_Task material_:
####################

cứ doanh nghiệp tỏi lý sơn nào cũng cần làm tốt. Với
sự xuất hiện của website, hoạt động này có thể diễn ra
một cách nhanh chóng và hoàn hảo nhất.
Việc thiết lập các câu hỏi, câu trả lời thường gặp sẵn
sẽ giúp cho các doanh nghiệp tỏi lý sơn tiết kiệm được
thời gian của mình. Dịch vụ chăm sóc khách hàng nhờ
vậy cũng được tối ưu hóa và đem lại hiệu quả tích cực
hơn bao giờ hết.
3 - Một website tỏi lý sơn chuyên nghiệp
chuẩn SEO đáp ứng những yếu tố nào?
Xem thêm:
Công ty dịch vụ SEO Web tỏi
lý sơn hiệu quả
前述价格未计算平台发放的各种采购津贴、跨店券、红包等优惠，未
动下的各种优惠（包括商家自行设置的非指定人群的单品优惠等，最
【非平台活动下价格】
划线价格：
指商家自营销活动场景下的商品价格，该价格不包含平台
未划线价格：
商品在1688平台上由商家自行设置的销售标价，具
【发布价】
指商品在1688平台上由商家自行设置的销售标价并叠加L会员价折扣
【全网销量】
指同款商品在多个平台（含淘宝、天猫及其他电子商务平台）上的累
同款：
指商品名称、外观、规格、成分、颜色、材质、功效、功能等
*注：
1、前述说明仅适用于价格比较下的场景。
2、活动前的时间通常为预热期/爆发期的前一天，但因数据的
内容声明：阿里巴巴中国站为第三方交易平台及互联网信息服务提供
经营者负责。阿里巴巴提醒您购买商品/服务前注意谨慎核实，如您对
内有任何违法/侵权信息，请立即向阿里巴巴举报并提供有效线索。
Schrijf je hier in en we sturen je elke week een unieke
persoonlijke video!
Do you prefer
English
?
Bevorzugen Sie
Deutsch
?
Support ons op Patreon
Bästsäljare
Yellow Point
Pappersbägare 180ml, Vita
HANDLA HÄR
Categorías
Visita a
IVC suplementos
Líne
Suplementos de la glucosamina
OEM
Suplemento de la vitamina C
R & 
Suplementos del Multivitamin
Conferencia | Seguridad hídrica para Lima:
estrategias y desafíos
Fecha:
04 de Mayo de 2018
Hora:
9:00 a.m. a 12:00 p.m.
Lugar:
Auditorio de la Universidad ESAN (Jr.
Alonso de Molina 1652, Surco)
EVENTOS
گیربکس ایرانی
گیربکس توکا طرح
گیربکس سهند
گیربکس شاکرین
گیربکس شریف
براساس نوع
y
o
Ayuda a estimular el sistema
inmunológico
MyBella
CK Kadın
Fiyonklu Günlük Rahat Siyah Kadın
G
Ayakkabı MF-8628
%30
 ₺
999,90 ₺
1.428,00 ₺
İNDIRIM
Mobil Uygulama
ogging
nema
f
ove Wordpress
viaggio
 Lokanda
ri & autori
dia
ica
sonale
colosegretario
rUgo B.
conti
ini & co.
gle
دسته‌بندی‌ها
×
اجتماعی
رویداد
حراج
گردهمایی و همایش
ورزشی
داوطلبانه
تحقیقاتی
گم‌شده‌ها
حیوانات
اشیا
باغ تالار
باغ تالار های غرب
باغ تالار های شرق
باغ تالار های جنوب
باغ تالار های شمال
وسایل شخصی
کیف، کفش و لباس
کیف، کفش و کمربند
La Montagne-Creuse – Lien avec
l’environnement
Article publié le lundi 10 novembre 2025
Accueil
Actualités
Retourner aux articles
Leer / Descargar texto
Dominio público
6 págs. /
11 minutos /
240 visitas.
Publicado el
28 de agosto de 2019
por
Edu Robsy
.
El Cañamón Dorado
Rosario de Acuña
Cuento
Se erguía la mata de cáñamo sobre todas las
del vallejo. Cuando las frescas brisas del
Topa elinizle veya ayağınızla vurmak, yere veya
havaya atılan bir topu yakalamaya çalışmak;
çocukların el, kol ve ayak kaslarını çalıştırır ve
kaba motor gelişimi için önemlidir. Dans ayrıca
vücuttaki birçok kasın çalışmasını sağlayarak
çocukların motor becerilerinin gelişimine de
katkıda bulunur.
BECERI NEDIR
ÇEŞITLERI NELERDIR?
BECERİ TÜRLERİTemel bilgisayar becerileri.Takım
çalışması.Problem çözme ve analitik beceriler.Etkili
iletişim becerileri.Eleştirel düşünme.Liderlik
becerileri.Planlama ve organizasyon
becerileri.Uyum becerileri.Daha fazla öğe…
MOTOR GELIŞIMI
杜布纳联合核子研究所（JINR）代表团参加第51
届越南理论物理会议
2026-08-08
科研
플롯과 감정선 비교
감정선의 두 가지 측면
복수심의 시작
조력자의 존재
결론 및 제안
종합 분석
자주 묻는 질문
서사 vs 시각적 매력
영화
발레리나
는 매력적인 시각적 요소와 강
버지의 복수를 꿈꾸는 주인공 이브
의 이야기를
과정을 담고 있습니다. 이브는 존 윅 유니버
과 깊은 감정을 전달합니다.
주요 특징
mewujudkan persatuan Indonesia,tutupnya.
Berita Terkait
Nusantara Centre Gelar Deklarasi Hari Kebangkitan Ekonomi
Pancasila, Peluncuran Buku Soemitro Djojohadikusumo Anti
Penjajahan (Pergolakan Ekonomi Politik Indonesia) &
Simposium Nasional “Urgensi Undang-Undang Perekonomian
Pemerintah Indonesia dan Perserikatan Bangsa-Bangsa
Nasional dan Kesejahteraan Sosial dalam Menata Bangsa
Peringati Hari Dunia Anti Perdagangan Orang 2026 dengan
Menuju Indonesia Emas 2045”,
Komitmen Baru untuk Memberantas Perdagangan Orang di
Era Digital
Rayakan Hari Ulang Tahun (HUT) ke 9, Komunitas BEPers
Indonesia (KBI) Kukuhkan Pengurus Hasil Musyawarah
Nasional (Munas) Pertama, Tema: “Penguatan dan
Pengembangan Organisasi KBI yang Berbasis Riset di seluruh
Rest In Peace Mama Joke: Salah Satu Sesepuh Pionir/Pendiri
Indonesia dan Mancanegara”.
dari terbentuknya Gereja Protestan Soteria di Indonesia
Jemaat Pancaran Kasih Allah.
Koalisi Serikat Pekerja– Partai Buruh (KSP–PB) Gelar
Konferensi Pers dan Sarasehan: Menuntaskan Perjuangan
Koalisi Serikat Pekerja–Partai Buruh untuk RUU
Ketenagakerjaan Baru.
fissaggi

####################

_Exercise instructions_:
Copy every line of the entries above in which "تالار" occurs.

_Solution to this problem_:
باغ تالار
باغ تالار های غرب
باغ تالار های شرق
باغ تالار های جنوب
باغ تالار های شمال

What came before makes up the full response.